Social Security Funded Retirement
With a checkered history and the very real fear that funds could be depleted before many current workers can benefit from them, Social Security may no longer be the safety net it was envisioned to be when it was established nearly 85 years ago. Today’s seniors, as well as younger Americans planning for retirement, must pursue other financial avenues to ensure comfort during their later years.
The timeline of Social Security, from the time it was created to provide benefits for workers who retire at age 65 or older, includes several expansion measures and other adjustments to deal with the nation’s financial downturns. The last major legislation designed to protect the fund, passed in 1983, called for a gradual increase of eligible retirement age from 65 to 67 and boosted the Social Security tax with the hopes of generating a surplus to help take care of Baby Boomers when they reached retirement age.
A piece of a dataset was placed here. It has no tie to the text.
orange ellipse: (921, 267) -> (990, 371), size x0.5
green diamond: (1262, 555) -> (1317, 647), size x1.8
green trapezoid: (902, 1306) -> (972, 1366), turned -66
An Imbalance Between Workers and Beneficiaries
The expected surge in retirees as Baby Boomers have left the workforce has been met with a corresponding decline in the number of workers, so that the contributions to the fund are not nearly enough to cover those who need it today. The worker-to-beneficiary ratio is expected to fall from 2.8-to-1 to as low as 2.1-to-1 by the year 2035. (source: The Motley Fool)
An Upward Trend in Life Expectancy
Studies from the Center for Disease Control predict that people born today can expect to live to an average age of 78, up from 70 just 50 years ago. Notably, however, life expectancy declined slightly between 2014 and 2017 not because of increased mortality among seniors, but due to the alarming rise in suicide and drug overdose fatalities. The broad trend—that Americans are living longer—will lead to an ongoing drain on the Social Security nest egg.
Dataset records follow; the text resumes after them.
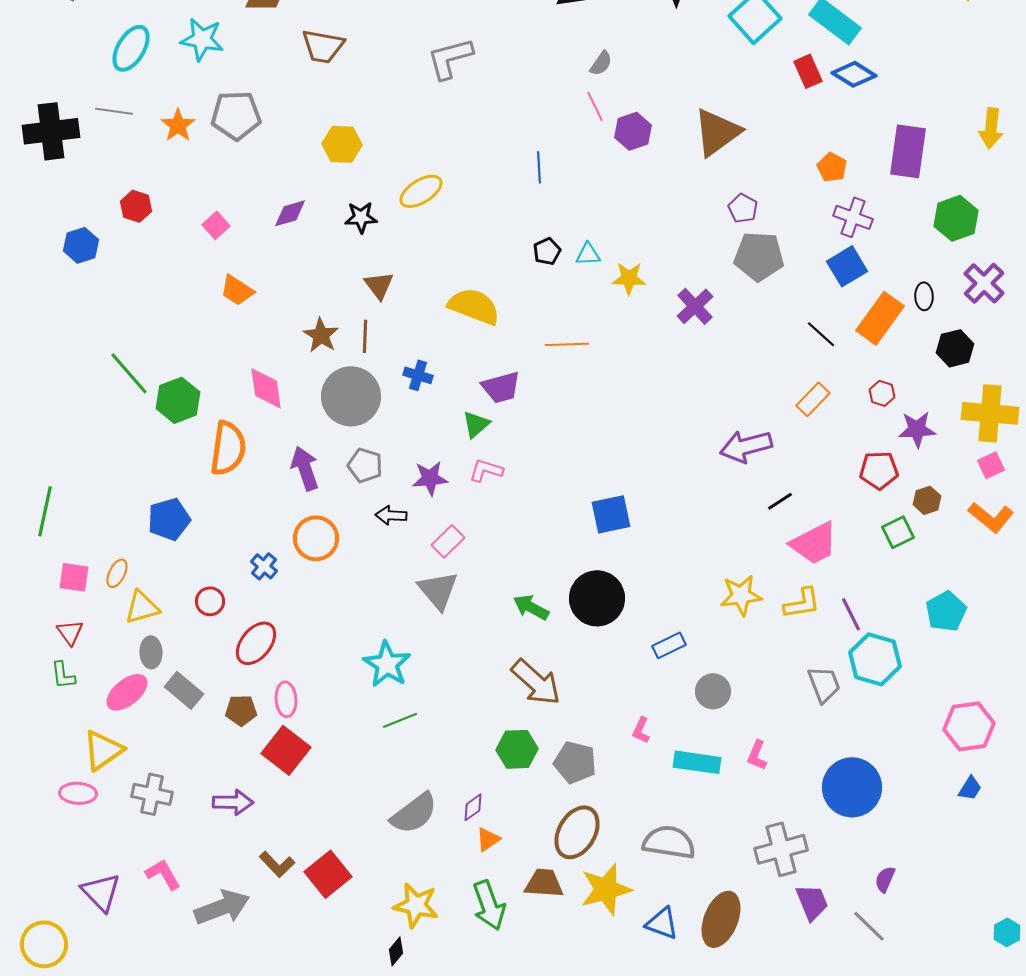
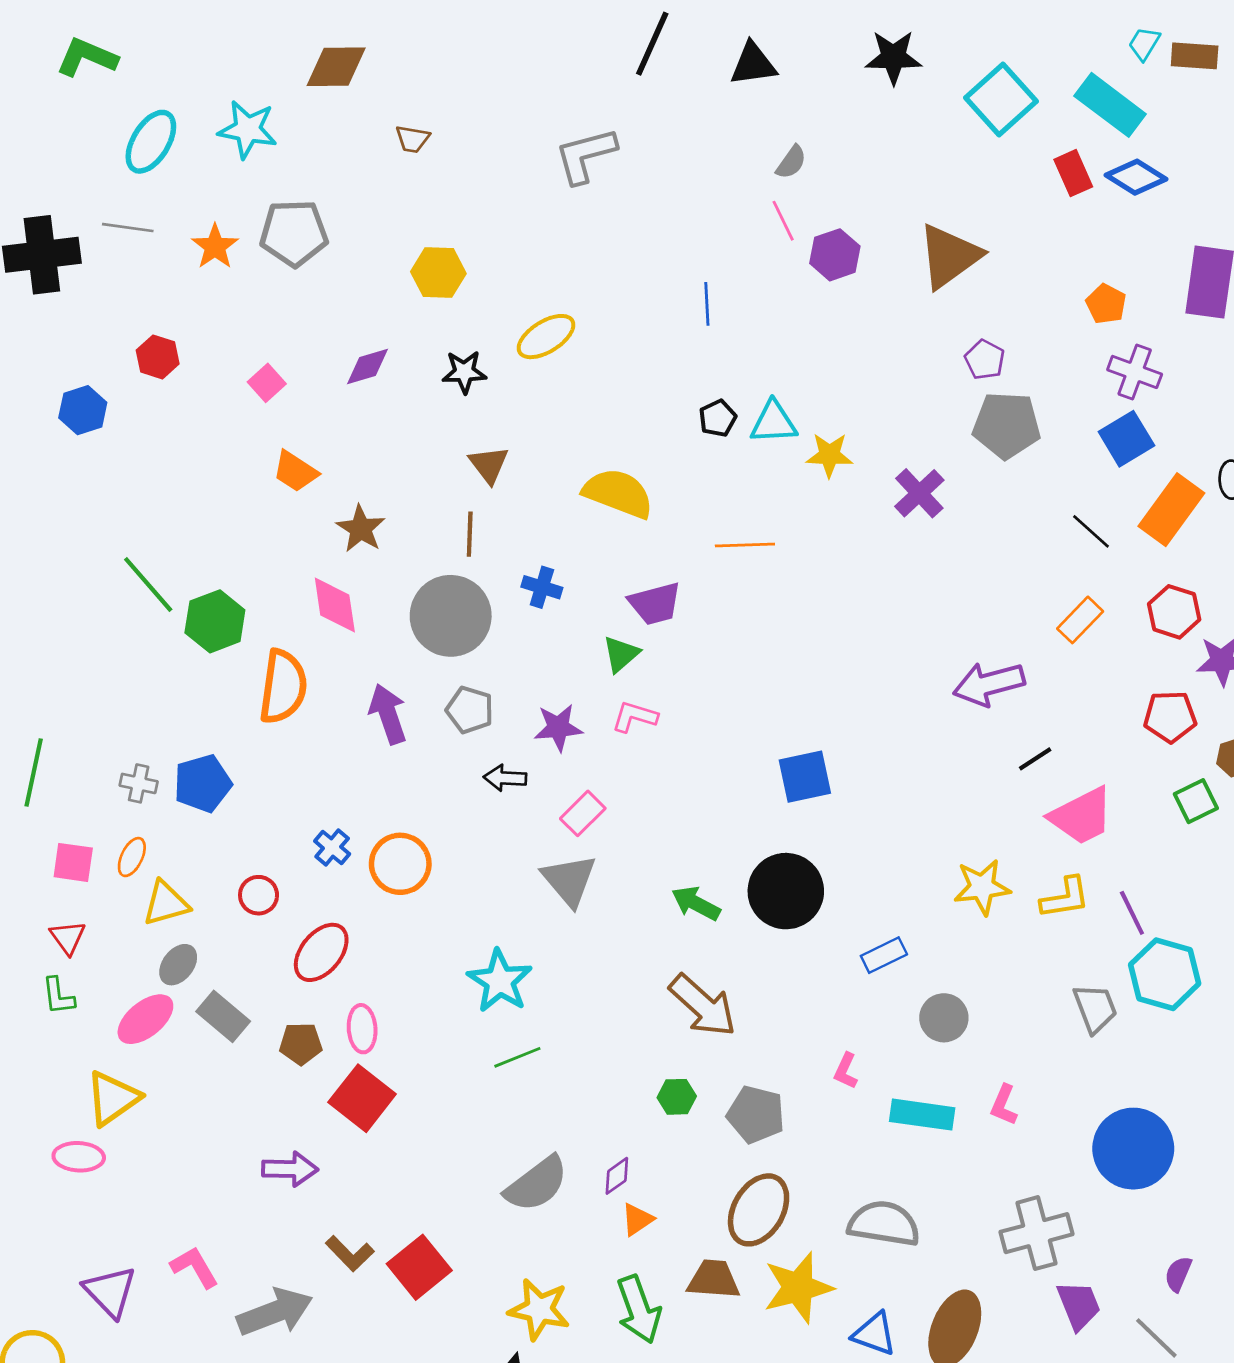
brown trapezoid: (323, 46) -> (412, 139), size x0.6
cyan triangle: (588, 254) -> (774, 422), size x1.4
brown star: (321, 335) -> (361, 529), moved
red hexagon: (882, 393) -> (1174, 612), size x1.5
orange circle: (316, 538) -> (400, 864), moved
gray ellipse: (151, 652) -> (178, 965), turned 40
green hexagon: (517, 749) -> (677, 1097), size x0.7
gray cross: (152, 794) -> (139, 783), moved, size x0.7

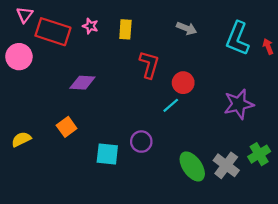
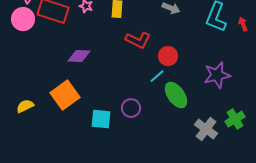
pink circle: (19, 57) -> (23, 19), moved
red L-shape: (149, 65) -> (138, 40), turned 100
orange square: (67, 127) -> (65, 95), size x1.6
green ellipse: (192, 166) -> (176, 95), moved

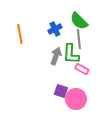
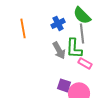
gray arrow: (56, 56) -> (59, 50), turned 132

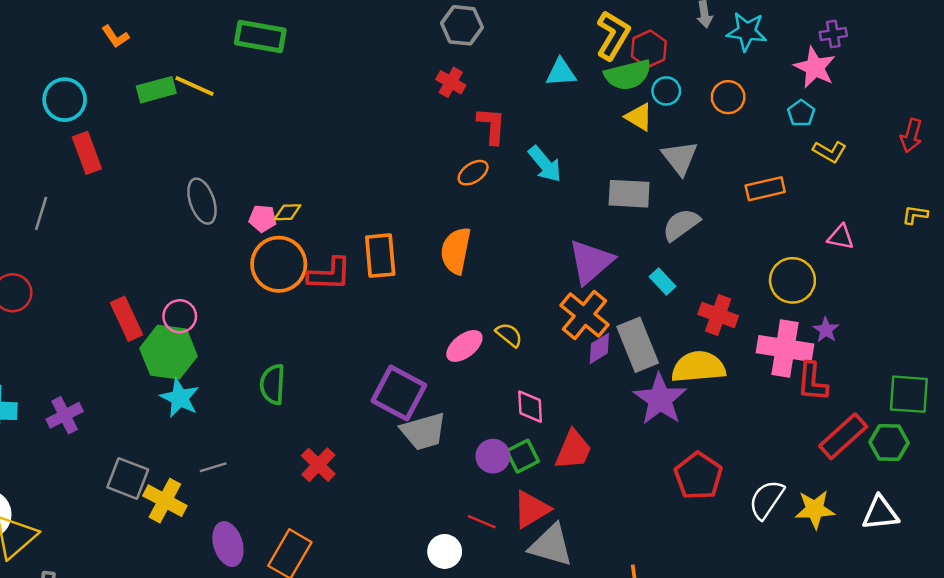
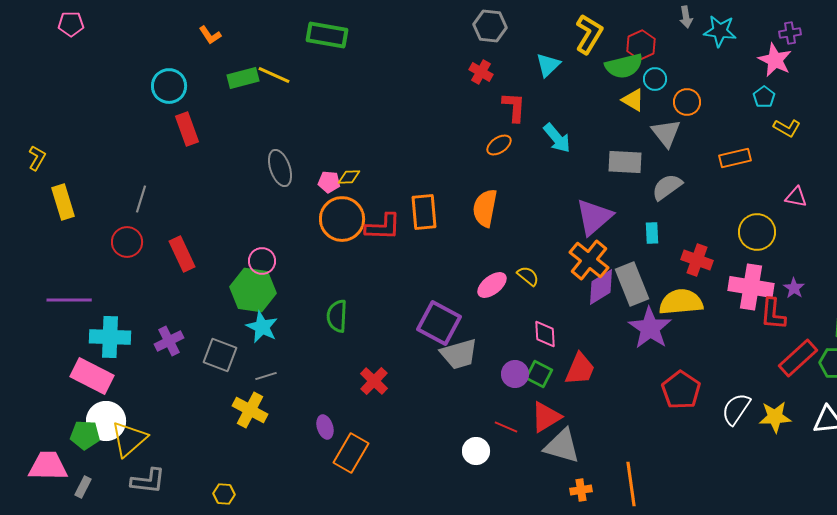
yellow L-shape: (613, 35) -> (589, 34), moved
cyan triangle: (561, 72) -> (548, 65), moved, turned -40
orange circle: (728, 97) -> (687, 102), moved
gray line: (41, 214) -> (141, 199), moved
cyan rectangle: (662, 282) -> (652, 233), turned 40
red rectangle: (126, 319) -> (182, 254), moved
purple star: (826, 330) -> (794, 288), moved
purple diamond: (599, 348) -> (601, 287), size x1.4
green square: (523, 456) -> (539, 374), turned -36
gray line: (213, 467) -> (266, 376), moved
gray square: (128, 478) -> (220, 355), moved
purple ellipse: (228, 544) -> (325, 427), moved, size x0.7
Record Low Yields for Special Issue Bonds
These bonds, traditionally the source of interest income for the Old-Age, Survivors, and Disability Insurance Trust (OASDI) that funds Social Security, are generating less income than ever due to historically low interest rates. If interest rates stay low, the bonds will produce yields that are often lower than the inflation rate. As a result, the Social Security surplus will disappear faster without a steady source of income to stabilize it.
Future legislation could very well address the insufficiency of Social Security and take measures to shore up the program, but seniors can’t count on the survival of an issue that is a known political football with a host of sustainability issues. A life settlement can be an ideal way for many seniors to secure a cash windfall in exchange for an unneeded life insurance policy, and the proceeds from the settlement can help fund retirement expenses that Social Security once covered for past generations. For more information about life settlements, contact Magna today.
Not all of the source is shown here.